A related endeavor in motion is an anti-racist practice within Legal Aid. That is envisioned to help develop the skills and knowledge for attorneys in the nonprofit's existing practice areas that will enable them to identify where racism may be part of someone's issues.

Think of it as an overlay for practice specialties and a method for connecting the dots between goals of the strategic plan.

"Because we are as focused now on systems change as we are on individual cases, if someone on staff working on individual cases sees something that appears to have a process or system or way of doing things that appears to have a disparate impact on people of color, we will see if there is something built into that system that we can step back and address," Leiken said.

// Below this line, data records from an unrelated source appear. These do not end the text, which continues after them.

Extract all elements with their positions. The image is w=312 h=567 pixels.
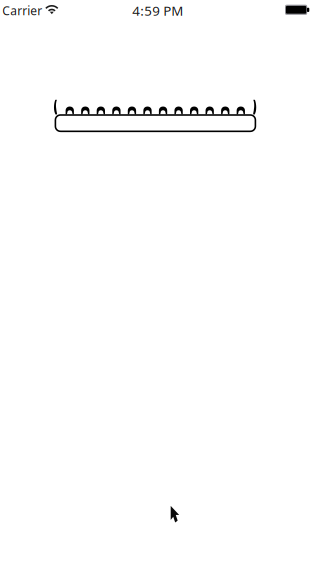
staticText: Carrier — [2, 3, 42, 19]
staticText: 4:59 PM — [132, 2, 183, 19]
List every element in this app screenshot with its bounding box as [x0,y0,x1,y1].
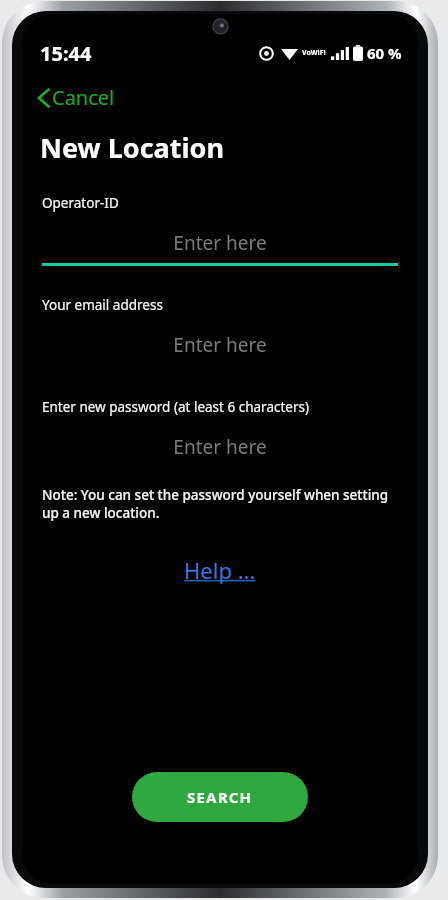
button[interactable]: Enter here [42,230,398,256]
staticText: 15:44 [40,40,92,67]
button[interactable]: Enter here [42,332,398,358]
staticText: Note: You can set the password yourself … [42,486,398,522]
staticText: 60 % [367,43,402,63]
button[interactable]: Help ... [176,552,264,588]
button[interactable]: Enter here [42,434,398,460]
staticText: Operator-ID [42,194,119,212]
button[interactable]: Cancel [22,82,129,113]
staticText: VoWiFi [302,48,326,58]
staticText: New Location [40,129,224,166]
staticText: Help ... [184,555,256,585]
staticText: SEARCH [187,787,253,807]
staticText: Your email address [42,296,163,314]
staticText: Enter here [42,332,398,358]
staticText: Enter here [42,230,398,256]
staticText: Cancel [52,84,115,111]
staticText: Enter new password (at least 6 character… [42,398,310,416]
button[interactable]: SEARCH [132,772,308,822]
staticText: Enter here [42,434,398,460]
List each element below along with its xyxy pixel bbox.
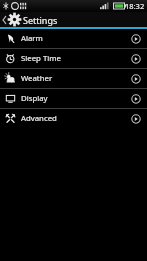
button[interactable]: Open Advanced: [129, 112, 143, 126]
button[interactable]: Display: [0, 89, 147, 108]
staticText: 18:32: [125, 1, 145, 11]
button[interactable]: Open Sleep Time: [129, 52, 143, 66]
button[interactable]: Alarm: [0, 29, 147, 48]
staticText: Weather: [21, 73, 129, 84]
staticText: Sleep Time: [21, 53, 129, 64]
button[interactable]: Open Weather: [129, 72, 143, 86]
staticText: Alarm: [21, 33, 129, 44]
staticText: Display: [21, 93, 129, 104]
staticText: Advanced: [21, 113, 129, 124]
staticText: Settings: [23, 14, 58, 26]
button[interactable]: Settings, navigate up: [0, 12, 147, 27]
button[interactable]: Open Alarm: [129, 32, 143, 46]
button[interactable]: Sleep Time: [0, 49, 147, 68]
button[interactable]: Advanced: [0, 109, 147, 128]
button[interactable]: Open Display: [129, 92, 143, 106]
button[interactable]: Weather: [0, 69, 147, 88]
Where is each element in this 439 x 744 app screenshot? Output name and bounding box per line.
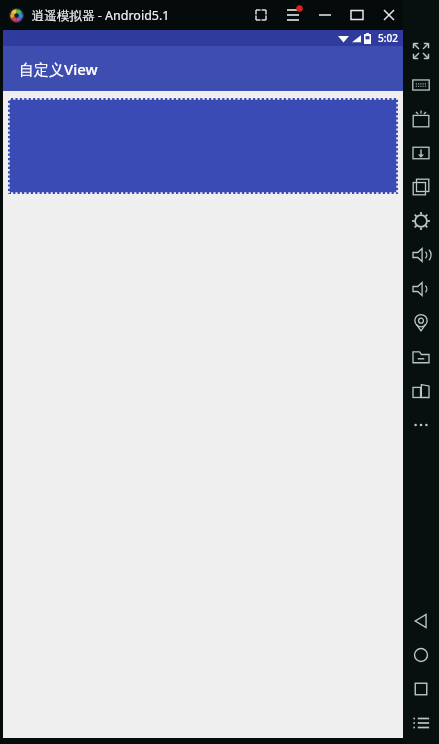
button[interactable]: Menu: [403, 706, 439, 740]
button[interactable]: More: [403, 408, 439, 442]
button[interactable]: Custom view canvas: [8, 98, 398, 194]
button[interactable]: Volume up: [403, 238, 439, 272]
button[interactable]: Resize: [245, 0, 277, 30]
staticText: 5:02: [378, 31, 398, 45]
button[interactable]: Menu: [277, 0, 309, 30]
staticText: 逍遥模拟器 - Android5.1: [32, 7, 170, 24]
staticText: 自定义View: [19, 59, 98, 79]
button[interactable]: Settings: [403, 204, 439, 238]
button[interactable]: Maximize: [341, 0, 373, 30]
button[interactable]: Keyboard: [403, 68, 439, 102]
button[interactable]: Multi window: [403, 170, 439, 204]
button[interactable]: Fullscreen: [403, 34, 439, 68]
button[interactable]: Recents: [403, 672, 439, 706]
button[interactable]: Install APK: [403, 102, 439, 136]
button[interactable]: File manager: [403, 340, 439, 374]
button[interactable]: Shared folder: [403, 136, 439, 170]
button[interactable]: Back: [403, 604, 439, 638]
button[interactable]: Multi instance: [403, 374, 439, 408]
button[interactable]: Volume down: [403, 272, 439, 306]
button[interactable]: Minimize: [309, 0, 341, 30]
button[interactable]: Close: [373, 0, 405, 30]
button[interactable]: Location: [403, 306, 439, 340]
button[interactable]: Home: [403, 638, 439, 672]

He highlighted Legal Aid's work with right to counsel as an example. Legal Aid attorneys noticed that a majority of clients coming to them for help in eviction cases were minorities. And that led to the organization approaching local government about implementing a right to counsel for tenants facing eviction who are low income and unable to afford a lawyer on their own.

According to a review by advisory firm Stout, that right to counsel in Cleveland has resulted in an eight-fold increase in the number of tenants facing eviction who have secured legal representation since 2020.

The group found that the program "creates economic and fiscal benefits that likely significantly exceed the estimated cost of providing the services," according to its March report. Stout estimates the total economic and fiscal benefits of the program to be $11.8 million to $14 million from July 1, 2020, through Dec. 31, 2022, while the total investment in the program over the same period was $4.5 million.

Focusing on racial justice simply makes too much sense for Legal Aid as it looks to achieve the greatest outcomes possible, Campbell said.

"What we find at Community Solutions is that problems just aren't spread evenly across our community," she said. "So the smart money is often in trying to find the root causes and then going where those problems really exist."

"I feel like in our community and the country at large, we have normalized poverty. We have normalized racism like it's OK. But it's not OK," Cotter said. "We need to change how we think about it and say it is not normal to have 30% of the people in Cleveland living in poverty. It is not normal for people to live in neighborhoods totally uninvested in. It is normal to have the opposite. So we need to figure out how to get there instead of just accepting who we are."